[Page images and extracted text]
= = = =
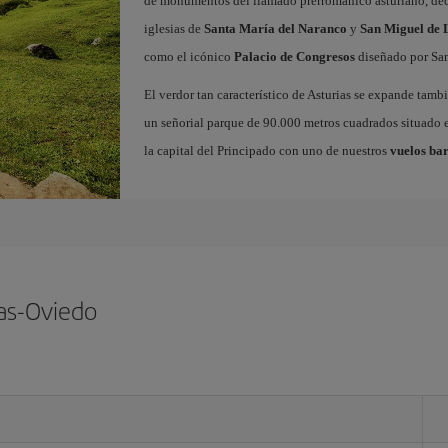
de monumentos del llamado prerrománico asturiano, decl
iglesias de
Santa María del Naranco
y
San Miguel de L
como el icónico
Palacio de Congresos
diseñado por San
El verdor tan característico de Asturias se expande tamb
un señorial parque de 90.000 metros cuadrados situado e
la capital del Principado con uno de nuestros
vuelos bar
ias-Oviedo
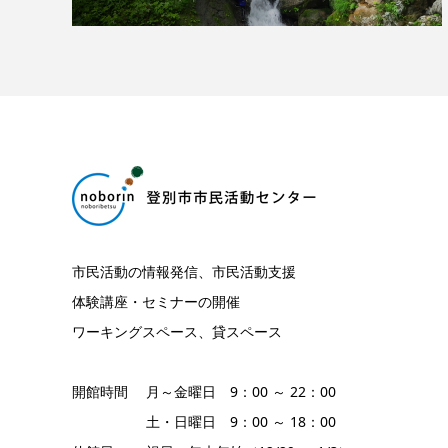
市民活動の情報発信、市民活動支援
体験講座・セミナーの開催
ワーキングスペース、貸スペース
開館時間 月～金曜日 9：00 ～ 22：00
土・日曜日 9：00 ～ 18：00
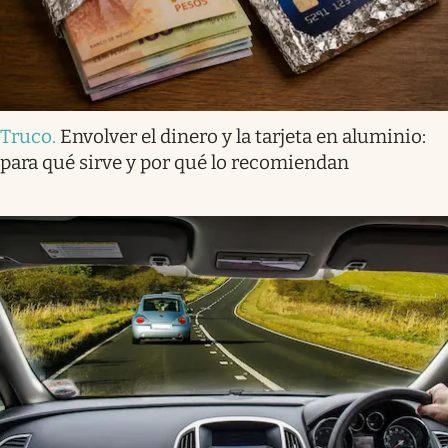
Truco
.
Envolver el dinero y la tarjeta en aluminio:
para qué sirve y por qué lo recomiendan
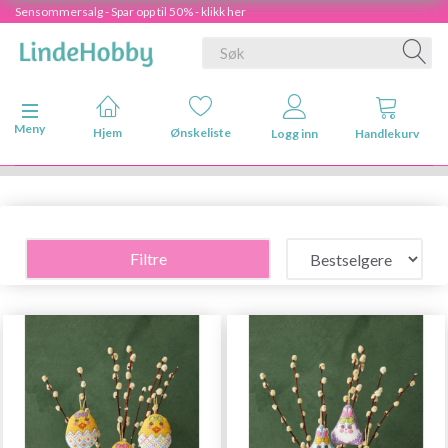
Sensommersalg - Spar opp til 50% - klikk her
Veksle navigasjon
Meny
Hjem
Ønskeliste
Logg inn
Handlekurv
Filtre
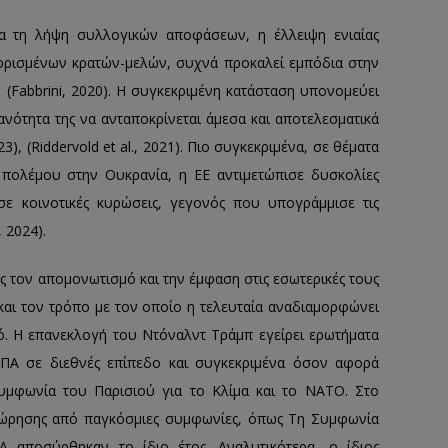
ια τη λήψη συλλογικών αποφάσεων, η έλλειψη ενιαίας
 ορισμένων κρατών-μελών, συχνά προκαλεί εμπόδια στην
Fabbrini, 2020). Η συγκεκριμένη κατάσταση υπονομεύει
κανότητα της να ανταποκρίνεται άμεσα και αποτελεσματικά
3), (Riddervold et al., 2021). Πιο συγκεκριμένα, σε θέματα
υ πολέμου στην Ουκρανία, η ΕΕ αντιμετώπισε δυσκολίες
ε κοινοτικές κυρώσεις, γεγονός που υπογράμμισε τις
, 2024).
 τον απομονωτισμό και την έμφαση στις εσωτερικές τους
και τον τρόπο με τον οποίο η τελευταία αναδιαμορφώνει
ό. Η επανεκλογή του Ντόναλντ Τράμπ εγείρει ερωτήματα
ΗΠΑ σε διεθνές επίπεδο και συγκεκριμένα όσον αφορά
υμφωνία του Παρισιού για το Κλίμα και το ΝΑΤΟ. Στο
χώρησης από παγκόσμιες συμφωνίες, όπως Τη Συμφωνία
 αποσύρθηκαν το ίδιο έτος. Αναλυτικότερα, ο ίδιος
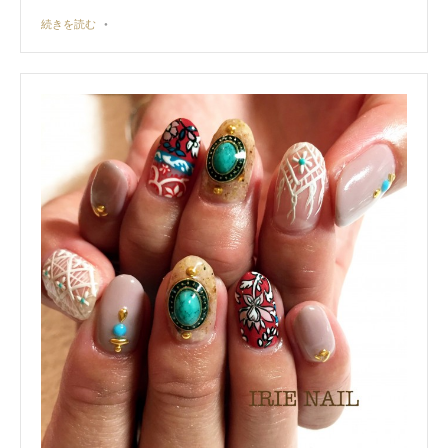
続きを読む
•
= = = =
## Task item
Every record above should be written out again exactly; the pictures stay out of the copy.

## Task response
de monumentos del llamado prerrománico asturiano, decl
iglesias de
Santa María del Naranco
y
San Miguel de L
como el icónico
Palacio de Congresos
diseñado por San
El verdor tan característico de Asturias se expande tamb
un señorial parque de 90.000 metros cuadrados situado e
la capital del Principado con uno de nuestros
vuelos bar
ias-Oviedo
市民活動の情報発信、市民活動支援
体験講座・セミナーの開催
ワーキングスペース、貸スペース
開館時間 月～金曜日 9：00 ～ 22：00
土・日曜日 9：00 ～ 18：00
Truco
.
Envolver el dinero y la tarjeta en aluminio:
para qué sirve y por qué lo recomiendan
Sensommersalg - Spar opp til 50% - klikk her
Veksle navigasjon
Meny
Hjem
Ønskeliste
Logg inn
Handlekurv
Filtre
ια τη λήψη συλλογικών αποφάσεων, η έλλειψη ενιαίας
 ορισμένων κρατών-μελών, συχνά προκαλεί εμπόδια στην
Fabbrini, 2020). Η συγκεκριμένη κατάσταση υπονομεύει
κανότητα της να ανταποκρίνεται άμεσα και αποτελεσματικά
3), (Riddervold et al., 2021). Πιο συγκεκριμένα, σε θέματα
υ πολέμου στην Ουκρανία, η ΕΕ αντιμετώπισε δυσκολίες
ε κοινοτικές κυρώσεις, γεγονός που υπογράμμισε τις
, 2024).
 τον απομονωτισμό και την έμφαση στις εσωτερικές τους
και τον τρόπο με τον οποίο η τελευταία αναδιαμορφώνει
ό. Η επανεκλογή του Ντόναλντ Τράμπ εγείρει ερωτήματα
ΗΠΑ σε διεθνές επίπεδο και συγκεκριμένα όσον αφορά
υμφωνία του Παρισιού για το Κλίμα και το ΝΑΤΟ. Στο
χώρησης από παγκόσμιες συμφωνίες, όπως Τη Συμφωνία
 αποσύρθηκαν το ίδιο έτος. Αναλυτικότερα, ο ίδιος
続きを読む
•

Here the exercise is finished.